Transcribe the entries below without changing a word, and omit every picture.
*** Opening Material to process ***
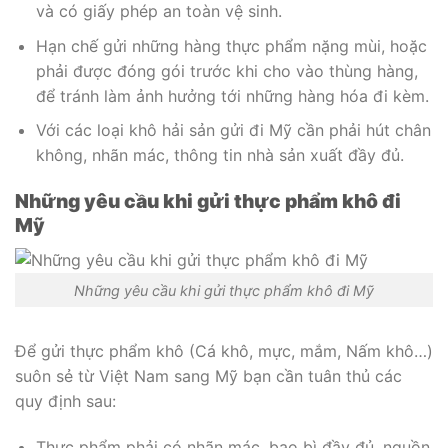
và có giấy phép an toàn vệ sinh.
Hạn chế gửi những hàng thực phẩm nặng mùi, hoặc
phải được đóng gói trước khi cho vào thùng hàng,
để tránh làm ảnh hưởng tới những hàng hóa đi kèm.
Với các loại khô hải sản gửi đi Mỹ cần phải hút chân
không, nhãn mác, thông tin nhà sản xuất đầy đủ.
Những yêu cầu khi gửi thực phẩm khô đi
Mỹ
Những yêu cầu khi gửi thực phẩm khô đi Mỹ
Để gửi thực phẩm khô (Cá khô, mực, mắm, Nấm khô…)
suôn sẻ từ Việt Nam sang Mỹ bạn cần tuân thủ các
quy định sau:
Thực phẩm phải có nhãn mác, bao bì đầy đủ, nguồn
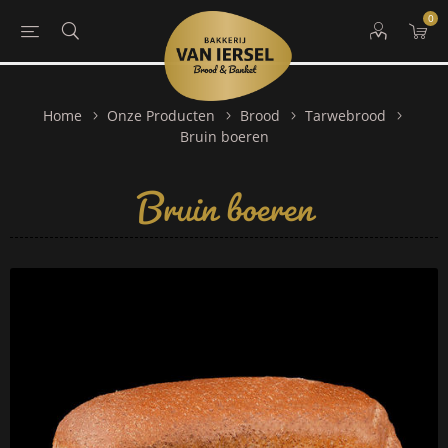
0
Home
Onze Producten
Brood
Tarwebrood
Bruin boeren
Bruin boeren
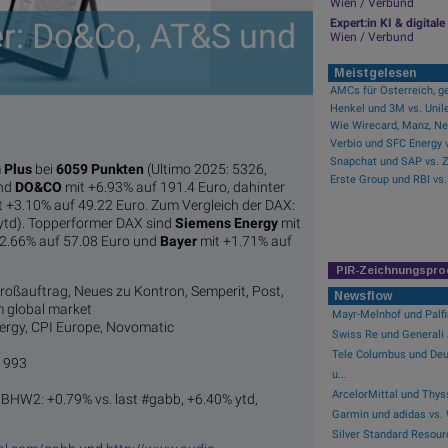
Wien / Verbund
er: Do&Co, AT&S und
Expert:in KI & digita
Wien / Verbund
Meistgelesen
AMCs für Österreich, ge
m
Plus
bei
6059 Punkten
(Ultimo 2025: 5326,
ind
DO&CO
mit +6.93% auf 191.4 Euro, dahinter
 +3.10% auf 49.22 Euro. Zum Vergleich der DAX:
 ytd). Topperformer DAX sind
Siemens Energy
mit
2.66% auf 57.08 Euro und
Bayer
mit +1.71% auf
PIR-Zeichnungspro
roßauftrag, Neues zu Kontron, Semperit, Post,
Newsflow
m global market
Mayr-Melnhof und Palfin
ergy, CPI Europe, Novomatic
Swiss Re und Generali A
Tele Columbus und Deu
 1993
u...
ArcelorMittal und Thyss
S9BHW2: +0.79% vs. last #gabb, +6.40% ytd,
Garmin und adidas vs. 
Silver Standard Resourc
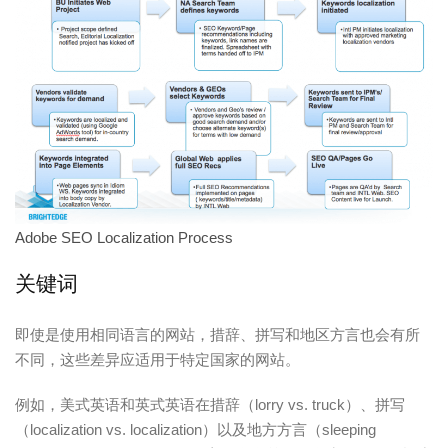
Adobe SEO Localization Process
关键词
即使是使用相同语言的网站，措辞、拼写和地区方言也会有所
不同，这些差异应适用于特定国家的网站。
例如，美式英语和英式英语在措辞（lorry vs. truck）、拼写
（localization vs. localization）以及地方方言（sleeping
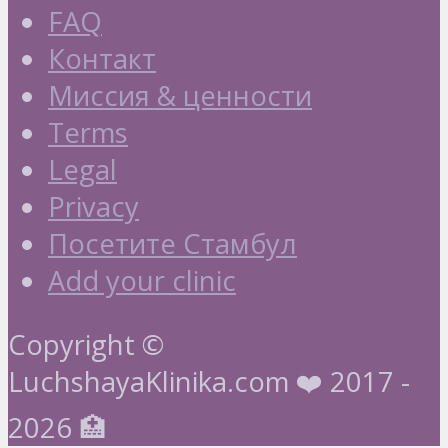
FAQ
Контакт
Миссия & ценности
Terms
Legal
Privacy
Посетите Стамбул
Add your clinic
Copyright ©
LuchshayaKlinika.com ❤️ 2017 -
2026 🏥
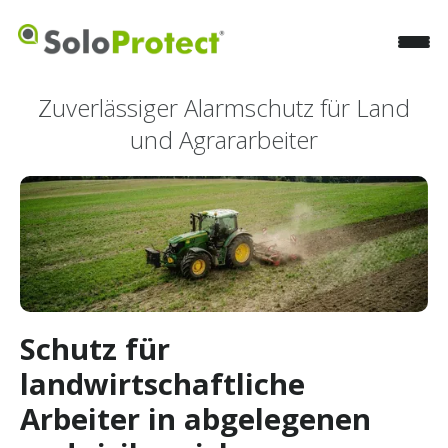
Zuverlässiger Alarmschutz für Land
und Agrararbeiter
Schutz für
landwirtschaftliche
Arbeiter in abgelegenen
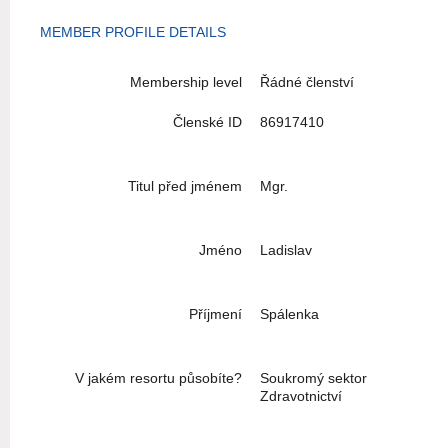
MEMBER PROFILE DETAILS
Membership level
Řádné členství
Členské ID
86917410
Titul před jménem
Mgr.
Jméno
Ladislav
Příjmení
Spálenka
V jakém resortu působíte?
Soukromý sektor
Zdravotnictví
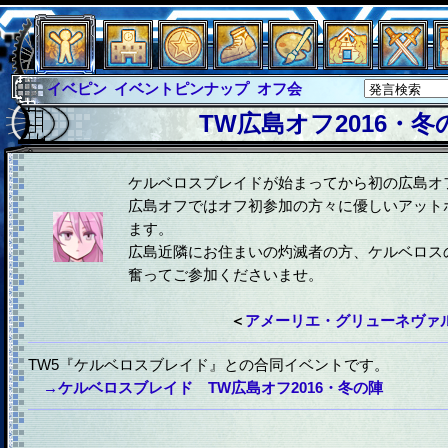
イベピン
イベントピンナップ
オフ会
グラシャ
グラシャ・ラボラス
TW広島オフ2016・冬
グローバルジャスティス
サイキックハーツ
サイキックハーツ大戦
シュラウド
ソロモン
ケルベロスブレイドが始まってから初の広島オ
広島オフではオフ初参加の方々に優しいアット
ファイナル
アブソーバー
ます。
広島近隣にお住まいの灼滅者の方、ケルベロス
奮ってご参加くださいませ。
＜
アメーリエ・グリューネヴァル
TW5『ケルベロスブレイド』との合同イベントです。
→ケルベロスブレイド TW広島オフ2016・冬の陣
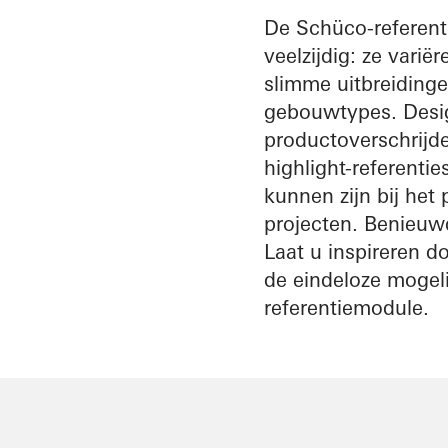
architect
De Schüco-referenti
veelzijdig: ze var
Ontdek
slimme uitbreidinge
Mijn
Werkplek
gebouwtypes. Desig
productoverschrijde
highlight-referentie
kunnen zijn bij he
projecten. Benieuwd
Laat u inspireren d
de eindeloze mogeli
referentiemodule.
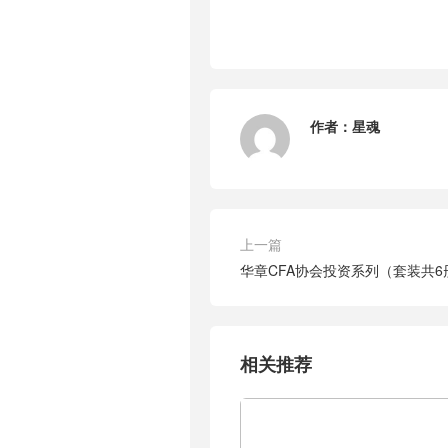
作者：
星魂
上一篇
华章CFA协会投资系列（套装共6
相关推荐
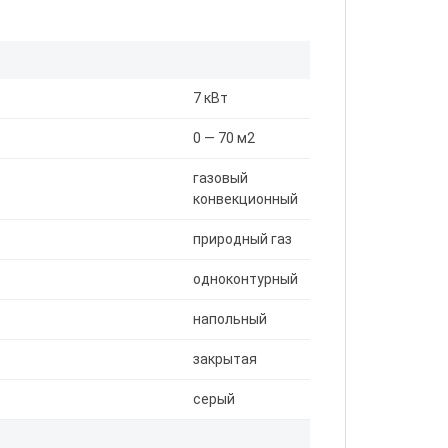
7 кВт
0 — 70 м2
газовый
конвекционный
природный газ
одноконтурный
напольный
закрытая
серый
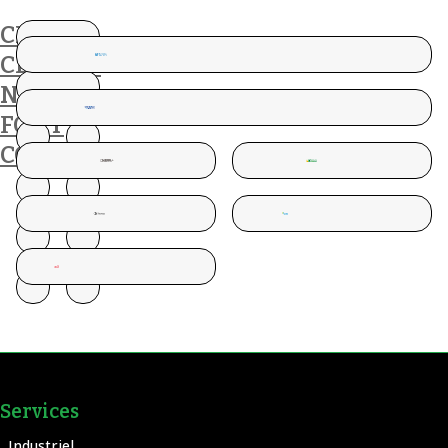
CES
CLIENTS
NOUS
FONT
CONFIANCE
Services
Industriel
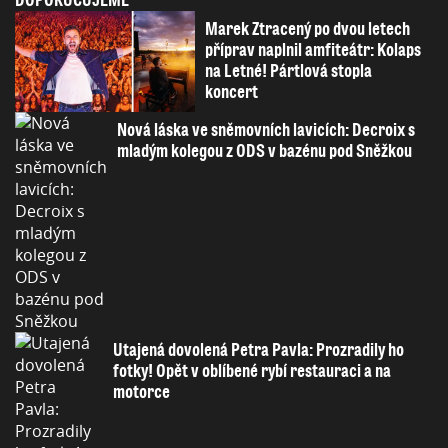
Marek Ztracený po dvou letech
příprav naplnil amfiteátr: Kolaps
na Letné! Pártlová stopla
koncert
Nová láska ve sněmovních lavicích: Decroix s
mladým kolegou z ODS v bazénu pod Sněžkou
Utajená dovolená Petra Pavla: Prozradily ho
fotky! Opět v oblíbené rybí restauraci a na
motorce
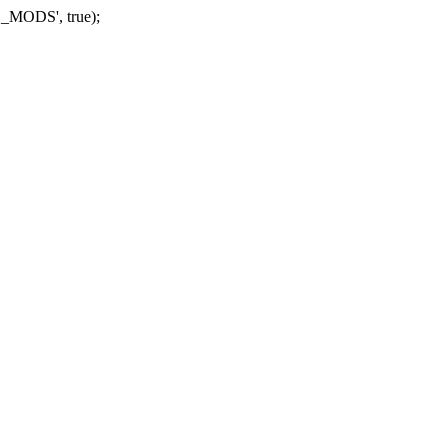
_MODS', true);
*** Closing Material to process ***
» Reply to the task:
và có giấy phép an toàn vệ sinh.
Hạn chế gửi những hàng thực phẩm nặng mùi, hoặc
phải được đóng gói trước khi cho vào thùng hàng,
để tránh làm ảnh hưởng tới những hàng hóa đi kèm.
Với các loại khô hải sản gửi đi Mỹ cần phải hút chân
không, nhãn mác, thông tin nhà sản xuất đầy đủ.
Những yêu cầu khi gửi thực phẩm khô đi
Mỹ
Những yêu cầu khi gửi thực phẩm khô đi Mỹ
Để gửi thực phẩm khô (Cá khô, mực, mắm, Nấm khô…)
suôn sẻ từ Việt Nam sang Mỹ bạn cần tuân thủ các
quy định sau:
Thực phẩm phải có nhãn mác, bao bì đầy đủ, nguồn
0
Home
Onze Producten
Brood
Tarwebrood
Bruin boeren
Bruin boeren
Wien / Verbund
er: Do&Co, AT&S und
Expert:in KI & digita
Wien / Verbund
Meistgelesen
AMCs für Österreich, ge
m
Plus
bei
6059 Punkten
(Ultimo 2025: 5326,
ind
DO&CO
mit +6.93% auf 191.4 Euro, dahinter
 +3.10% auf 49.22 Euro. Zum Vergleich der DAX:
 ytd). Topperformer DAX sind
Siemens Energy
mit
2.66% auf 57.08 Euro und
Bayer
mit +1.71% auf
PIR-Zeichnungspro
roßauftrag, Neues zu Kontron, Semperit, Post,
Newsflow
m global market
Mayr-Melnhof und Palfin
ergy, CPI Europe, Novomatic
Swiss Re und Generali A
Tele Columbus und Deu
 1993
u...
ArcelorMittal und Thyss
S9BHW2: +0.79% vs. last #gabb, +6.40% ytd,
Garmin und adidas vs. 
Silver Standard Resourc
Adobe SEO Localization Process
关键词
即使是使用相同语言的网站，措辞、拼写和地区方言也会有所
不同，这些差异应适用于特定国家的网站。
例如，美式英语和英式英语在措辞（lorry vs. truck）、拼写
（localization vs. localization）以及地方方言（sleeping
FAQ
Контакт
Миссия & ценности
Terms
Legal
Privacy
Посетите Стамбул
Add your clinic
Copyright ©
LuchshayaKlinika.com ❤️ 2017 -
2026 🏥
Zuverlässiger Alarmschutz für Land
und Agrararbeiter
Schutz für
landwirtschaftliche
Arbeiter in abgelegenen
MEMBER PROFILE DETAILS
Membership level
Řádné členství
Členské ID
86917410
Titul před jménem
Mgr.
Jméno
Ladislav
Příjmení
Spálenka
V jakém resortu působíte?
Soukromý sektor
Zdravotnictví
イベピン
イベントピンナップ
オフ会
グラシャ
グラシャ・ラボラス
TW広島オフ2016・冬
グローバルジャスティス
サイキックハーツ
サイキックハーツ大戦
シュラウド
ソロモン
ケルベロスブレイドが始まってから初の広島オ
広島オフではオフ初参加の方々に優しいアット
ファイナル
アブソーバー
ます。
広島近隣にお住まいの灼滅者の方、ケルベロス
奮ってご参加くださいませ。
＜
アメーリエ・グリューネヴァル
TW5『ケルベロスブレイド』との合同イベントです。
→ケルベロスブレイド TW広島オフ2016・冬の陣
architect
De Schüco-referenti
veelzijdig: ze var
Ontdek
slimme uitbreidinge
Mijn
Werkplek
gebouwtypes. Desig
productoverschrijde
highlight-referentie
kunnen zijn bij he
projecten. Benieuwd
Laat u inspireren d
de eindeloze mogeli
referentiemodule.
作者：
星魂
上一篇
华章CFA协会投资系列（套装共6
相关推荐
7 кВт
0 — 70 м2
газовый
конвекционный
природный газ
одноконтурный
напольный
закрытая
серый
CES
CLIENTS
NOUS
FONT
CONFIANCE
Services
Industriel
Marek Ztracený po dvou letech
příprav naplnil amfiteátr: Kolaps
na Letné! Pártlová stopla
koncert
Nová láska ve sněmovních lavicích: Decroix s
mladým kolegou z ODS v bazénu pod Sněžkou
Utajená dovolená Petra Pavla: Prozradily ho
fotky! Opět v oblíbené rybí restauraci a na
motorce
_MODS', true);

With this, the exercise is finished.